Edité par CCSD ; Karger -

International audience. AIMS: To study stereotactic magnetic resonance imaging (MRI) features of the basal ganglia in DYT1 primary dystonia. METHODS: Twenty-five genetically confirmed DYT1 dystonia patients (age range, 8-66 years; mean age, 22 years) underwent brain MRI under general anesthesia at the time of globus pallidus internus (GPi) deep brain stimulation (DBS) surgery. MR images were retrospectively reviewed for signal intensity alterations. Clinical improvement of patients was assessed by comparing pre- and postoperative Burke-Fahn-Marsden Dystonia Rating Scale scores. RESULTS: Seventeen patients out of 25 (68%) exhibited T(1)-weighted hypointense/T(2)-weighted hyperintense signal abnormalities in the putamen and globus pallidus on MR images. Signals were isointense with cerebrospinal fluid in all sequences. The mean volume of focal signal abnormalities was 15 mm(3) (maximum, 154.5 mm(3)). The total volume of focal signal abnormalities in the basal ganglia was correlated with the duration of the disease (p = 0.01).
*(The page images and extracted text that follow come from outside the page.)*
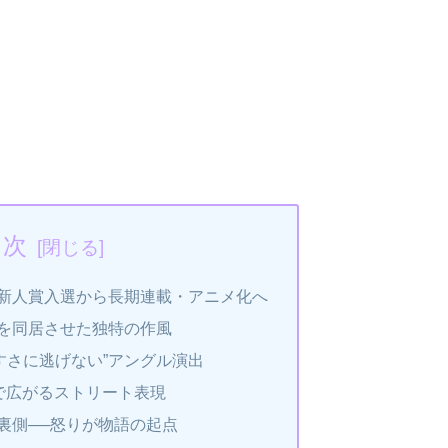
目次
新人賞入選から長期連載・アニメ化へ
を同居させた独特の作風
すさに逃げない”アングル演出
”で広がるストリート表現
裏側──怒りが物語の起点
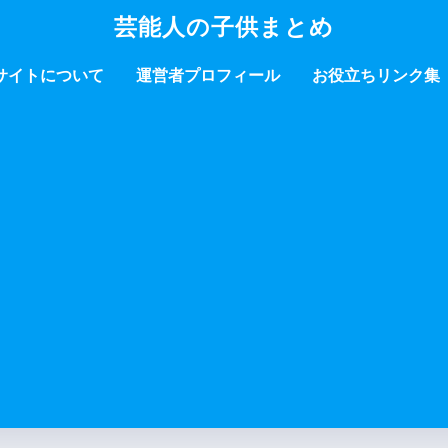
芸能人の子供まとめ
サイトについて
運営者プロフィール
お役立ちリンク集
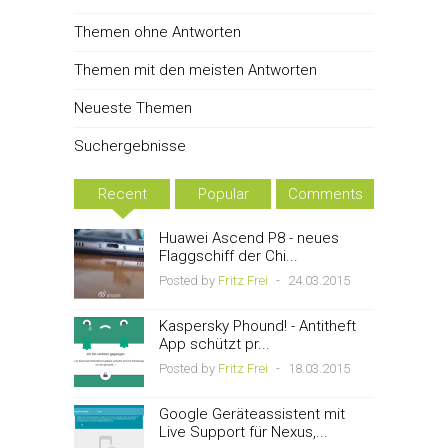
Themen ohne Antworten
Themen mit den meisten Antworten
Neueste Themen
Suchergebnisse
Recent
Popular
Comments
Huawei Ascend P8 - neues
Flaggschiff der Chi...
Posted by
Fritz Frei
-
24.03.2015
Kaspersky Phound! - Antitheft
App schützt pr...
Posted by
Fritz Frei
-
18.03.2015
Google Geräteassistent mit
Live Support für Nexus,...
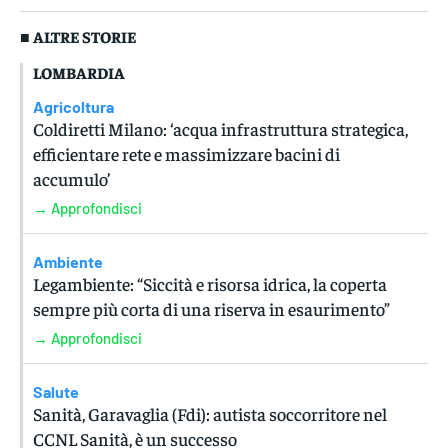
■ ALTRE STORIE
LOMBARDIA
Agricoltura
Coldiretti Milano: ‘acqua infrastruttura strategica,
efficientare rete e massimizzare bacini di
accumulo’
→ Approfondisci
Ambiente
Legambiente: “Siccità e risorsa idrica, la coperta
sempre più corta di una riserva in esaurimento”
→ Approfondisci
Salute
Sanità, Garavaglia (Fdi): autista soccorritore nel
CCNL Sanità, è un successo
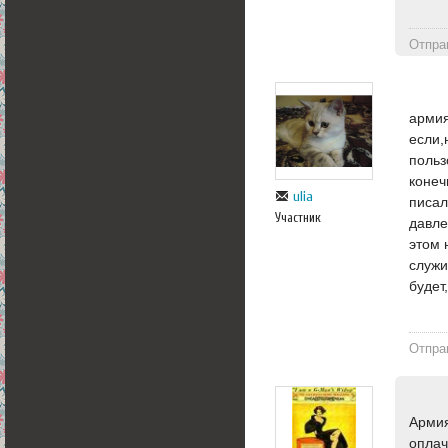
Отпра
армия
если,
польз
конеч
ulia
писал
Участник
давле
этом 
служи
будет
Отпра
Армия
опла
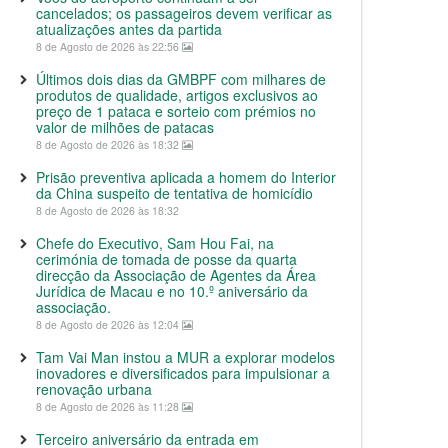
cancelados; os passageiros devem verificar as
atualizações antes da partida
8 de Agosto de 2026 às 22:56
Últimos dois dias da GMBPF com milhares de
produtos de qualidade, artigos exclusivos ao
preço de 1 pataca e sorteio com prémios no
valor de milhões de patacas
8 de Agosto de 2026 às 18:32
Prisão preventiva aplicada a homem do Interior
da China suspeito de tentativa de homicídio
8 de Agosto de 2026 às 18:32
Chefe do Executivo, Sam Hou Fai, na
cerimónia de tomada de posse da quarta
direcção da Associação de Agentes da Área
Jurídica de Macau e no 10.º aniversário da
associação.
8 de Agosto de 2026 às 12:04
Tam Vai Man instou a MUR a explorar modelos
inovadores e diversificados para impulsionar a
renovação urbana
8 de Agosto de 2026 às 11:28
Terceiro aniversário da entrada em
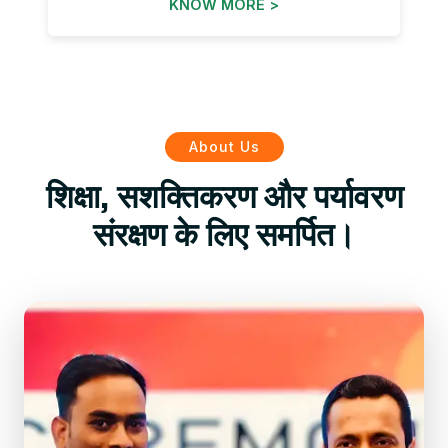
KNOW MORE >
About Us
शिक्षा, सशक्तिकरण और पर्यावरण
संरक्षण के लिए समर्पित।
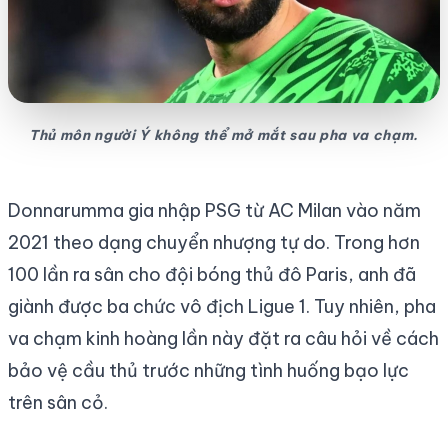
Thủ môn người Ý không thể mở mắt sau pha va chạm.
Donnarumma gia nhập PSG từ AC Milan vào năm
2021 theo dạng chuyển nhượng tự do. Trong hơn
100 lần ra sân cho đội bóng thủ đô Paris, anh đã
giành được ba chức vô địch Ligue 1. Tuy nhiên, pha
va chạm kinh hoàng lần này đặt ra câu hỏi về cách
bảo vệ cầu thủ trước những tình huống bạo lực
trên sân cỏ.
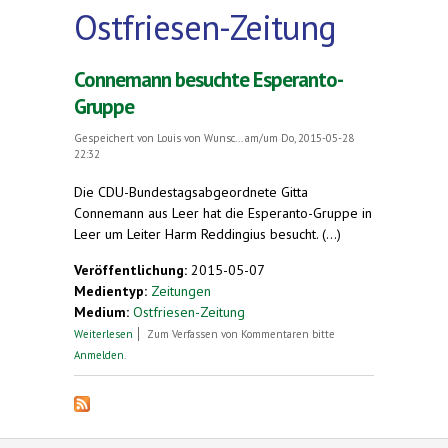
Ostfriesen-Zeitung
Connemann besuchte Esperanto-
Gruppe
Gespeichert von
Louis von Wunsc...
am/um Do, 2015-05-28
22:32
Die CDU-Bundestagsabgeordnete Gitta
Connemann aus Leer hat die Esperanto-Gruppe in
Leer um Leiter Harm Reddingius besucht. (...)
Veröffentlichung:
2015-05-07
Medientyp:
Zeitungen
Medium:
Ostfriesen-Zeitung
über Connemann besuchte Esperanto-Gruppe
Weiterlesen
Zum Verfassen von Kommentaren bitte
Anmelden
.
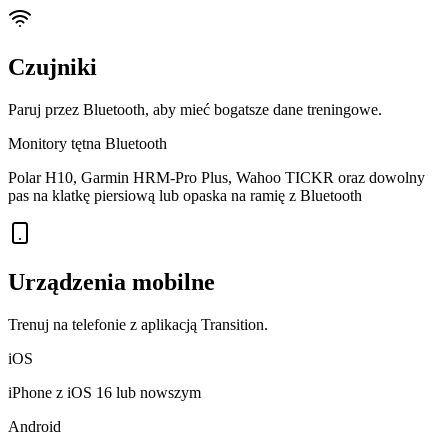
Czujniki
Paruj przez Bluetooth, aby mieć bogatsze dane treningowe.
Monitory tętna Bluetooth
Polar H10, Garmin HRM-Pro Plus, Wahoo TICKR oraz dowolny
pas na klatkę piersiową lub opaska na ramię z Bluetooth
Urządzenia mobilne
Trenuj na telefonie z aplikacją Transition.
iOS
iPhone z iOS 16 lub nowszym
Android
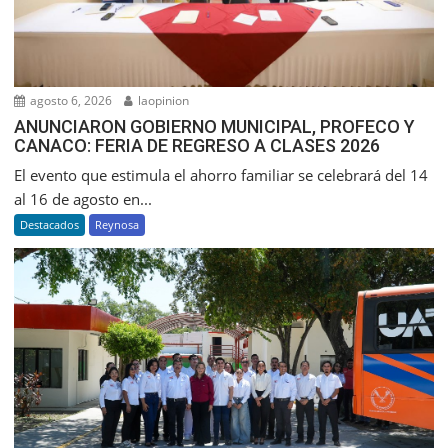
agosto 6, 2026
laopinion
ANUNCIARON GOBIERNO MUNICIPAL, PROFECO Y
CANACO: FERIA DE REGRESO A CLASES 2026
El evento que estimula el ahorro familiar se celebrará del 14
al 16 de agosto en...
Destacados
Reynosa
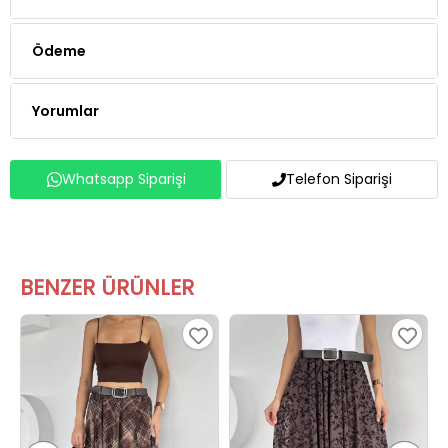
Ödeme
Yorumlar
Whatsapp Siparişi
Telefon Siparişi
BENZER ÜRÜNLER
Although clinical outcome did not differ as a function of the presence of focal signal abnormalities overall, patients with signals within the GPi tended to show lesser improvement (p = 0.04). CONCLUSIONS: T(1)-hypointense/T(2)-hyperintense signal abnormalities are common findings in the putamen and globus pallidus of DYT1 patients but do not contraindicate DBS. However, their presence within the GPi may reduce the efficacy of DBS treatment.